Former Brazilian footballer Pele celebrates with former team players during the 100th anniversary ceremony of Santos FC at Vila Belmiro stadium in Santos, Brazil on Saturday. (AFP)

Pele nostalgic as Santos celebrate centenary

Three-time world champion Pele was at the forefront of celebrations as his former Brazilian club Santos celebrated their centenary on Saturday.

Pele spent two decades at the club where he made his name and arrived by helicopter to lead the cheerleading at their Vila Belmiro stadium while current star Neymar was also on hand along with dozens of children who were also allowed onto the pitch to enjoy the occasion at close quarters during a special gala match.

"This moment is a gift from God," said Pele, 71, who made his club debut in 1956 and continued in their black and white colours until 1974 before heading for the US league with New York Cosmos prior to retirement.

"All this happiness, this moment of pleasure - it's not just about me. Many suffered with me - I thank everyone," said an emotional Pele, Globo daily's web portal web G1 reported.

The club's prodigal son arrived clutching the Copa Libertadores trophy which Santos won for the third time last season.

Former stars from across the generations joined Pele to mark the centenary of a club which was a small-time outfit at its birth on April 14, 1912, before the likes of Pele turned them in to world beaters.

They won the Sao Paulo state championship 11 times in 15 seasons in an era when the competition was far more prestigious than it is today.

They won the South American Copa Libertadores in successive years in 1962 and 1963 and also won the Intercontinental Cup - played against the reigning European champions - back to back in these years.

Two-legged victories over Eusebio's Benfica and Italian giants AC Milan allowed Santos to legitimately call themselves the best team in the world.

Everyone wanted to see them in action and, as Pele said at the presentation of a book to mark the club's centenary, "the only place Santos did not visit was the moon."

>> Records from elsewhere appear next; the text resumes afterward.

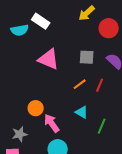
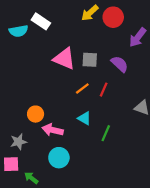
red circle: (109, 28) -> (113, 17), moved
pink triangle: (49, 59) -> (64, 59), moved
pink arrow: (52, 123) -> (53, 130), turned -42

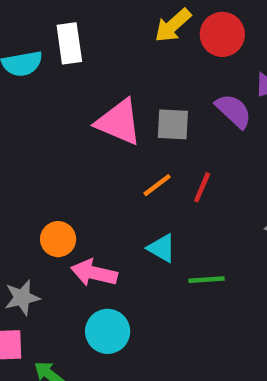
white rectangle: (41, 21) -> (69, 43), turned 48
purple semicircle: (120, 64) -> (234, 111), moved
green line: (106, 133) -> (207, 280), turned 63

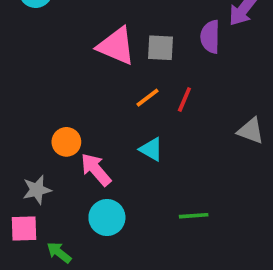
purple semicircle: (234, 111) -> (210, 37), turned -132
pink arrow: (94, 273) -> (96, 170), turned 36
green line: (207, 280) -> (194, 216), moved

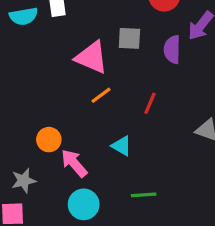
gray square: (160, 48) -> (129, 38), moved
orange line: (148, 98) -> (101, 95), moved
green line: (194, 216) -> (144, 195), moved

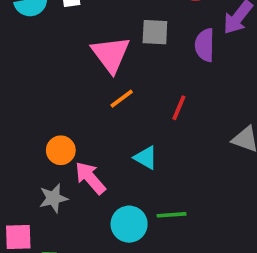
pink triangle: (92, 57) -> (111, 54), turned 30
gray star: (24, 181) -> (53, 198), moved
cyan circle: (84, 204) -> (129, 224), moved

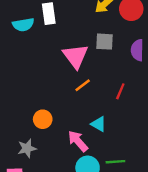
pink arrow: (90, 178) -> (78, 141), moved
gray star: (53, 198) -> (27, 148), moved

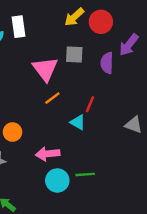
cyan triangle: (98, 124) -> (78, 122), moved
pink arrow: (78, 141) -> (48, 154), turned -55

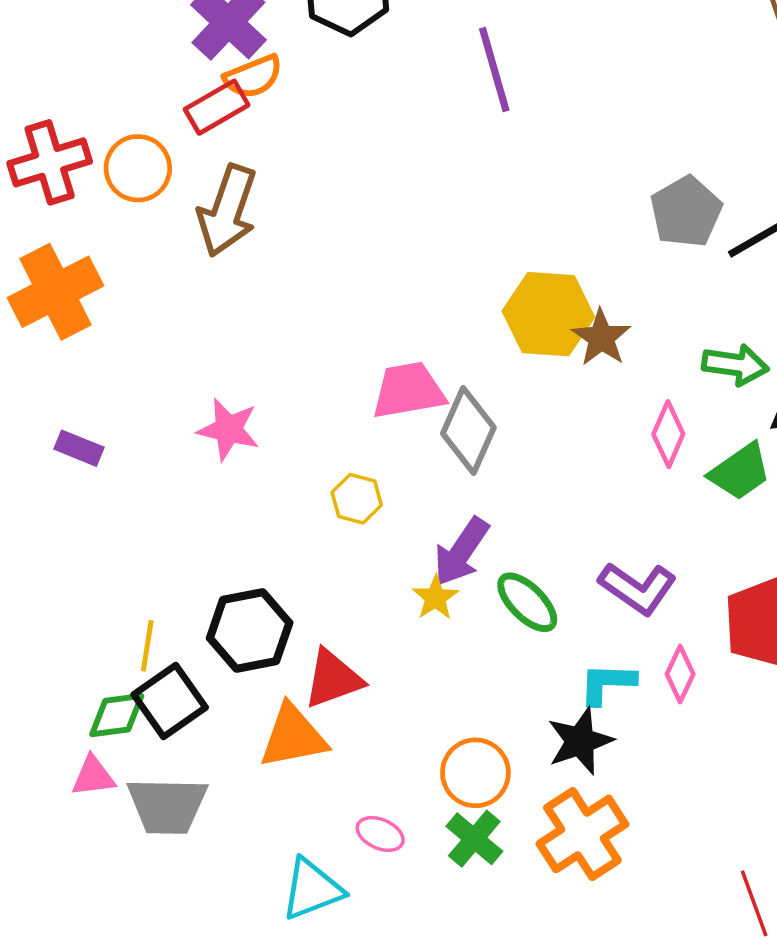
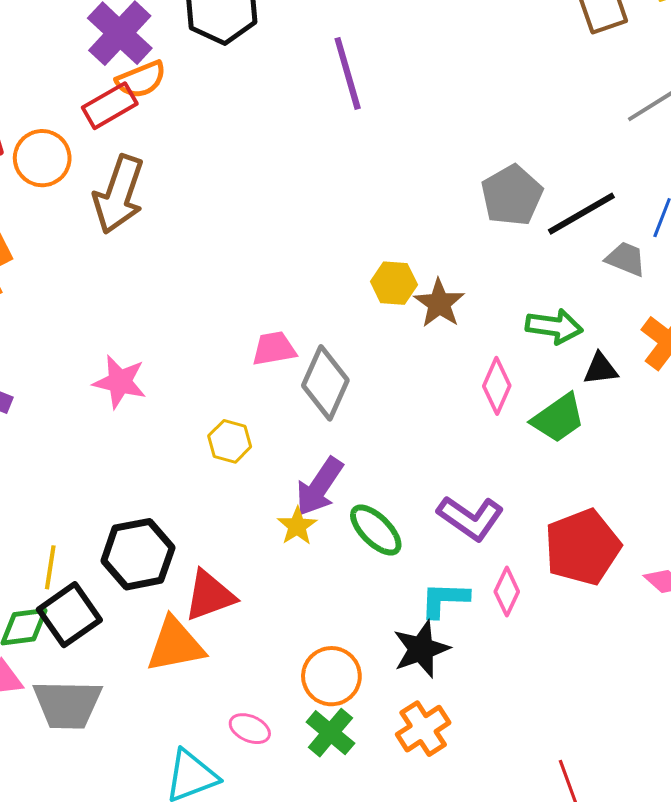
yellow hexagon: (548, 314) -> (394, 283), size x0.6
pink trapezoid: (408, 391) -> (274, 349), size x0.7
orange cross: (582, 834) -> (423, 729), size x0.7

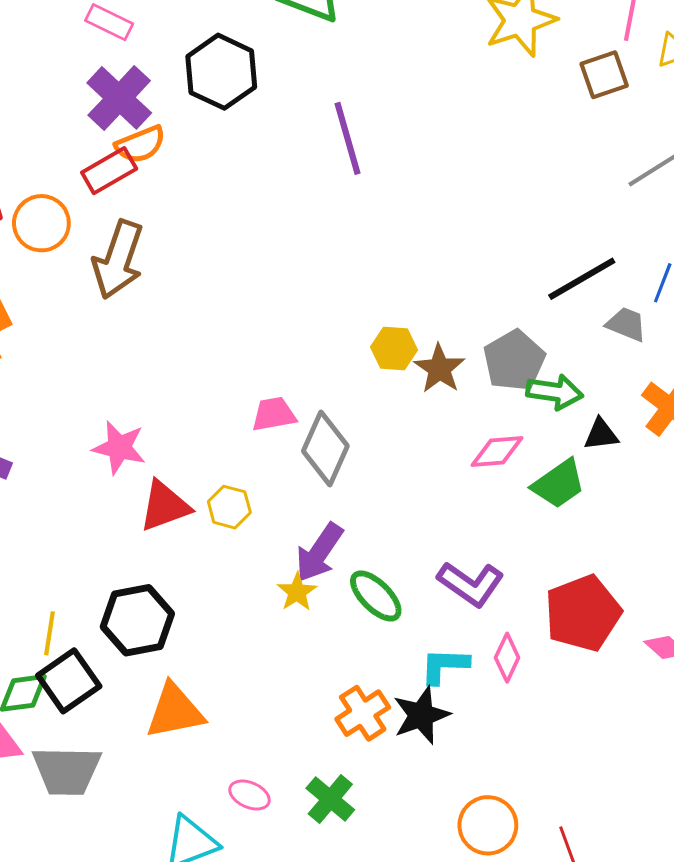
gray pentagon: (512, 195) -> (514, 361), moved
pink diamond: (497, 386) -> (497, 452), turned 62
red triangle: (209, 596) -> (165, 506), moved
orange circle: (331, 676) -> (488, 825), moved
orange cross: (423, 729) -> (363, 713), moved

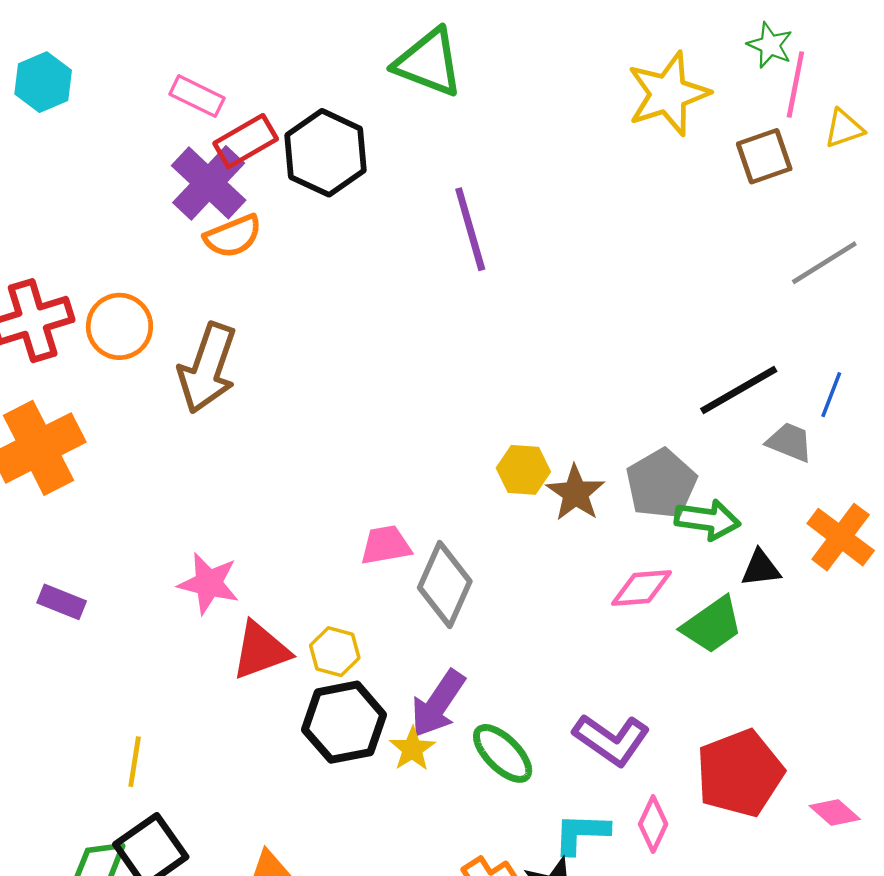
red rectangle: (109, 171) -> (246, 141), moved
black hexagon: (137, 620) -> (344, 722), moved
yellow line: (49, 633) -> (135, 762), moved

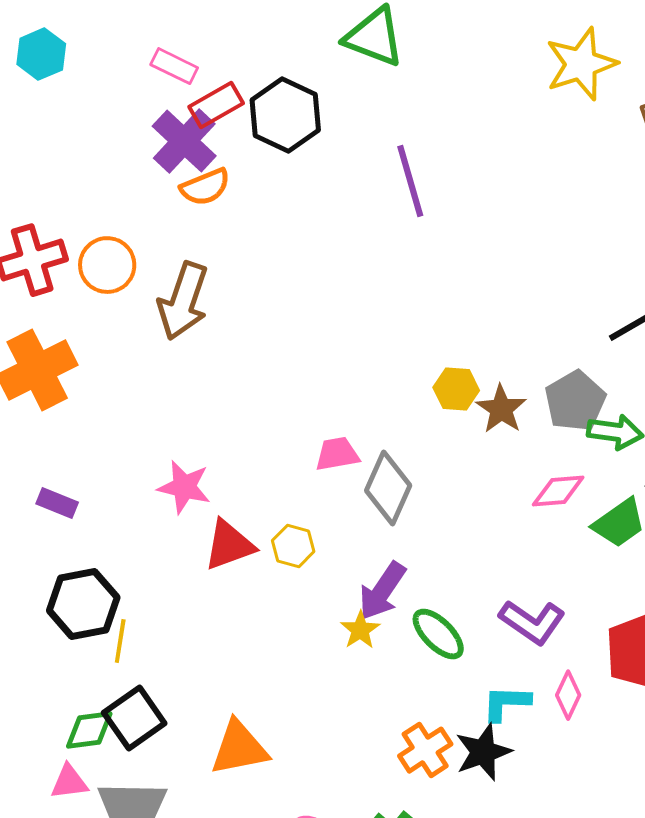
black hexagon: (344, 722) -> (83, 604), moved

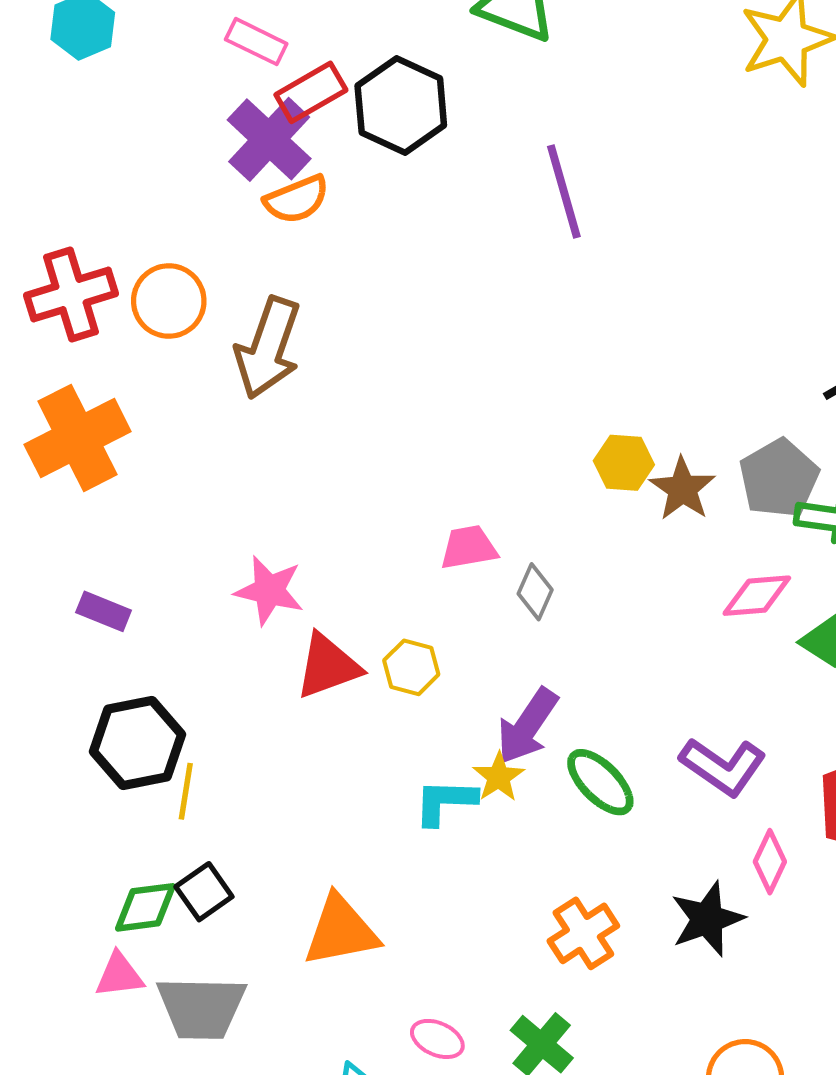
gray diamond: (388, 488) -> (535, 592), size x0.6
cyan L-shape: (506, 703) -> (445, 802), moved
black square: (134, 718) -> (204, 892), size x0.7
black star: (483, 752) -> (707, 919), moved

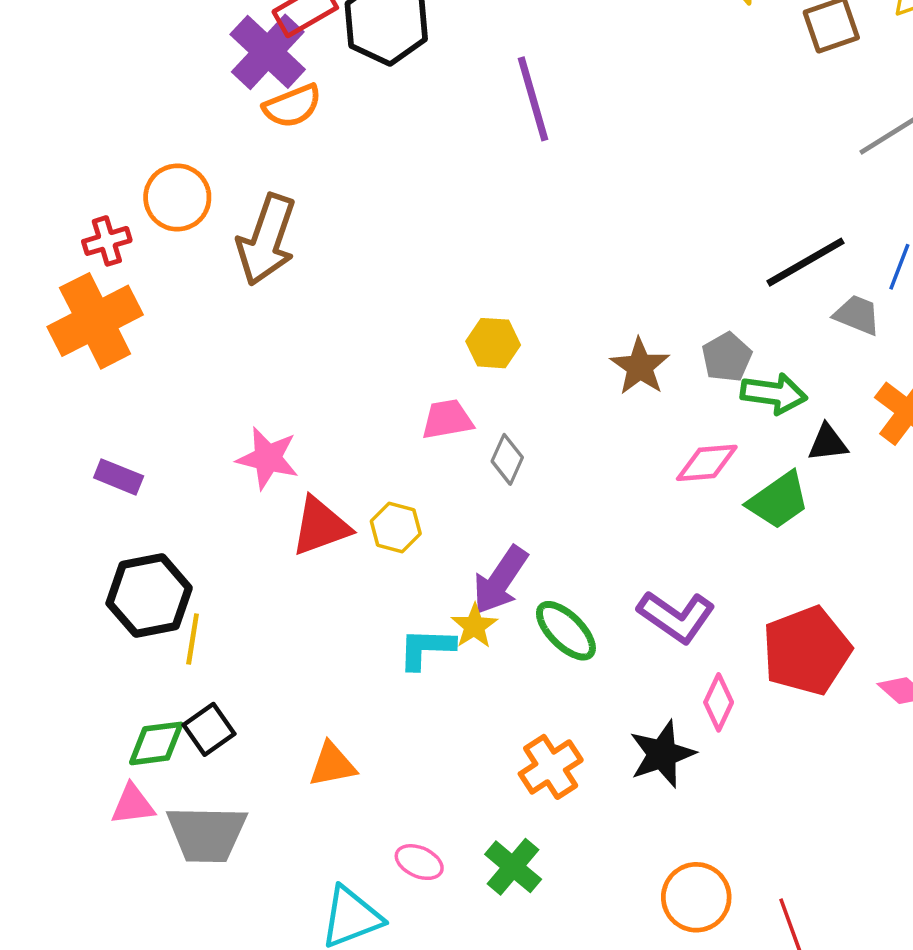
red cross: (71, 295) -> (107, 241), moved, size x0.6
yellow hexagon: (624, 463) -> (493, 343), moved
gray pentagon: (779, 478) -> (727, 357), size x0.7
orange triangle: (341, 931) -> (332, 765), size x0.7

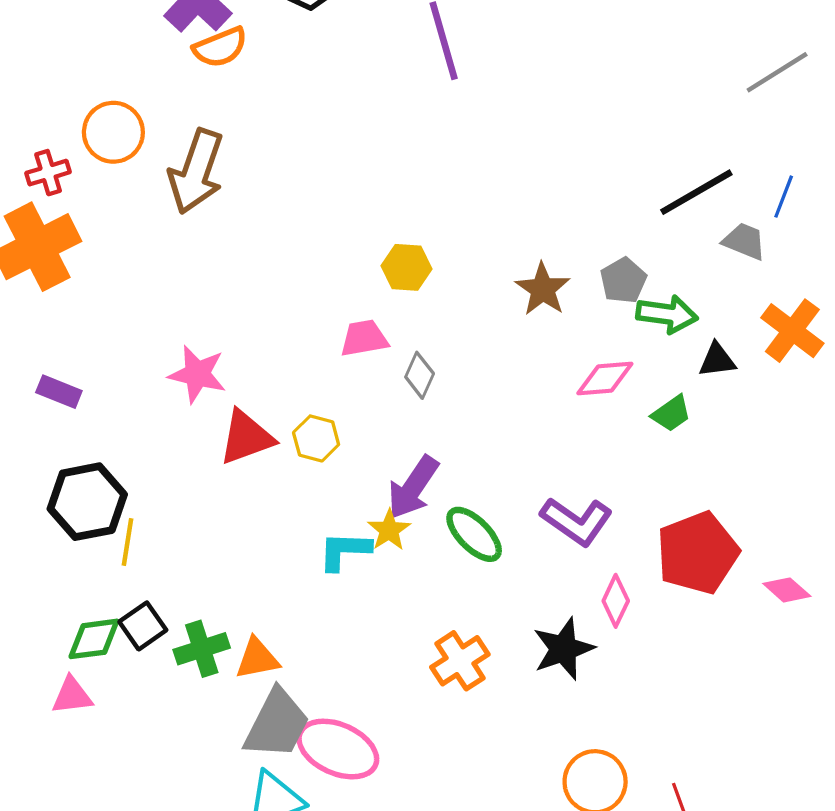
green trapezoid: (778, 500) -> (671, 413), size x0.7
gray trapezoid: (207, 834) -> (277, 724), moved, turned -64
pink ellipse: (419, 862) -> (338, 749), size x1.8
green cross: (513, 867) -> (202, 649), moved, turned 32

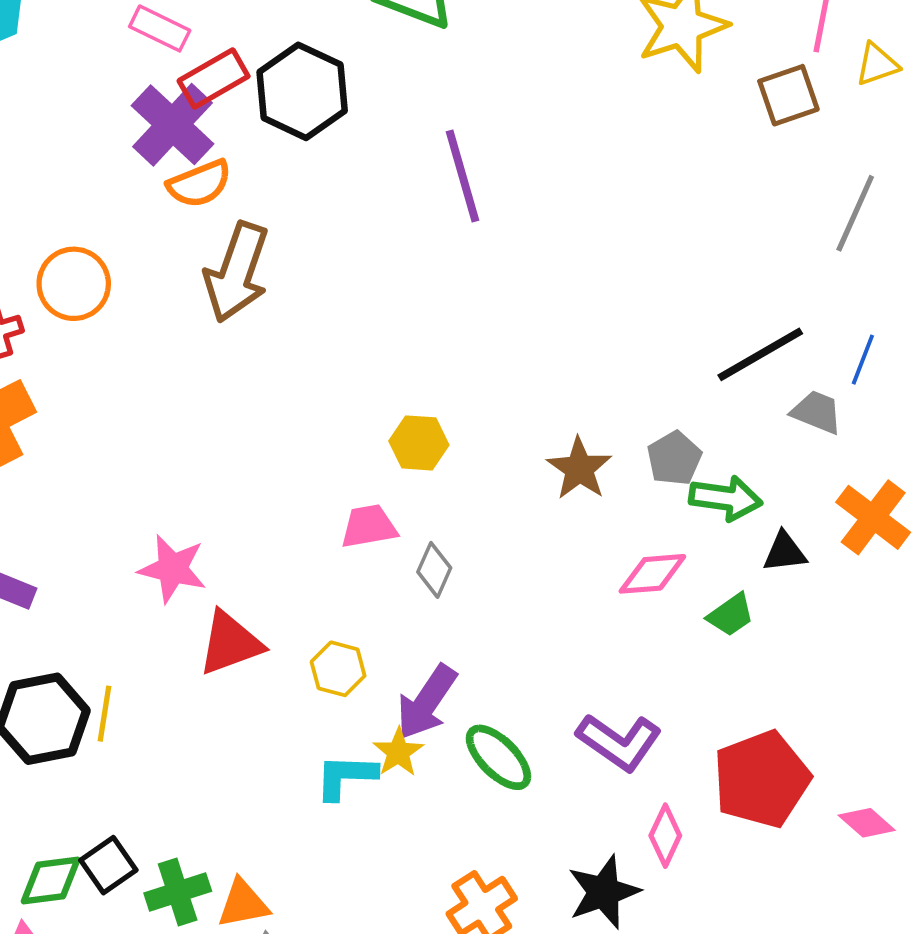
gray line: (777, 72) -> (855, 213), turned -34
brown arrow: (196, 171) -> (237, 272), moved
yellow hexagon: (316, 438) -> (338, 669), moved
yellow line: (128, 542) -> (105, 714), moved

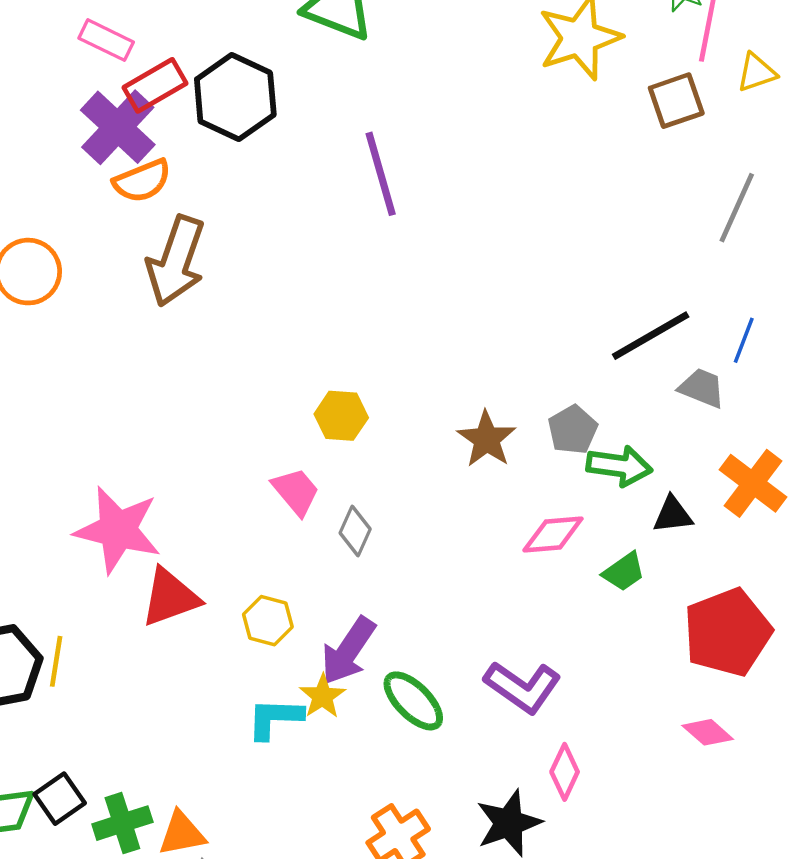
pink trapezoid: (369, 526) -> (296, 491), turned 60
pink star: (173, 569) -> (118, 530), size x1.4
red pentagon: (762, 779) -> (727, 632), moved
pink diamond: (867, 823) -> (708, 732), moved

Their visit to a Congo embroiled in war in 1969 was enough to bring a halt to the fighting, albeit only temporarily, and the same applied when Santos visited Nigeria at the time of the Biafra Civil War that same year.

"It made no sense for these countries to carry on fighting while Santos were there," club historian Guilherme Nascimento recently told sports daily Lance!

Fifa had earlier paid their tribute by noting on their website earlier in the week that "rarely in the history of football can a team have been so closely associated with one player as Santos FC are with Pele."

Thousands of fans looked on as the club's new turquoise kit was unveiled - a nod to what G1 termed "the colonial and harbour inheritance of the city and the colours and the famous Itororo fountain," a Santos landmark and long-time meeting place and popular tourist attraction.

Santos hail from the city of the same name on Brazil's Atlantic coast founded in the mid-16th Century, and the city's association with the sea explains the club's nickname 'O Peixe' ('The Fish' in English).

With its population of under half a million, the port is dwarfed by the nearby metropolis of Sao Paulo, the biggest city in South America with a population of almost 20 million.

But while within Brazil there may be wider support for Sao Paulo giants Corinthians or Flamengo of Rio de Janeiro, Santos lay claim to 13 million supporters worldwide.

The club, who in January 1998 were recognised by Fifa as becoming the first in the history of the game to score 10,000 official goals, are celebrating their first 100 years in a variety of ways.

The launch of a book and the release of a documentary film entitled 'Santos: 100 years of football art' will allow fans of the world game to relive the history of this great club, named by Fifa as the best on the American continent in the 20th century.